Take a trip down 2018 memory lane: here, we distill the censorships, tragedies, hilarities, outrages, cannibalism and more that the past twelve months threw at us, visually, culturally and politically.

Image by Maisie Cousins
Image by Maisie Cousins

Goodbye, 2018, you messy, complicated, strange beast. What a year it’s been to live by our maxim of seeing “life through art”. When delving into our learnings from each week of the year, it became ever more plain that whatever we’re seeing in politics, feminism, censorship, narcotics and indeed any other issues in the wider world are both refracted in and manifested through art. As such, this distillation of the year’s art news is as much about news-news as it is about art; and offers a sometimes bleak, sometimes hilarious, sometimes charming and always (we hope) fascinating potted view of the headlines that smacked us right in the kisser in the past twelve months.

 

What We Learned This Year

The Metropolitan Museum of Art celebrated the start of 2018 by announcing an end to its “pay what you wish” policy, with a $25 mandatory entrance fee for out-of-towners that came into play on 1 March. Many saw it as two fingers up to low-income individuals who’ve already had their pockets emptied on the mean streets of New York City. (12 January)

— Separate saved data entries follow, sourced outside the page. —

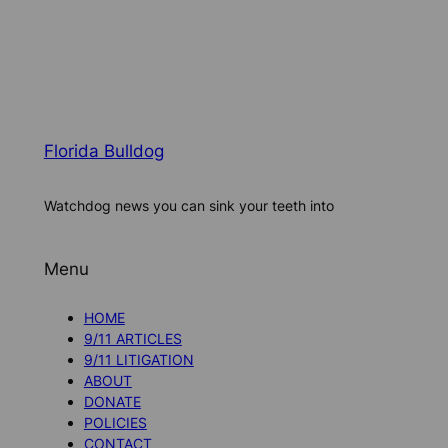
Florida Bulldog
Watchdog news you can sink your teeth into
Menu
HOME
9/11 ARTICLES
9/11 LITIGATION
ABOUT
DONATE
POLICIES
CONTACT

Earlier this year allegations emerged against Chuck Close, accused by multiple women of sexual harassment, and The National Gallery of Art in Washington DC cancelled his solo exhibition. The gallery also called off a solo presentation by Thomas Roma, who stepped down from his position as director of the photography department at Columbia University in January amid a wave of sexual harassment accusations from several former students. (26 January)

Misty and Jimmy Paulette in a taxi, NYC 1991. Nan Goldin.
Misty and Jimmy Paulette in a taxi, NYC 1991. Nan Goldin.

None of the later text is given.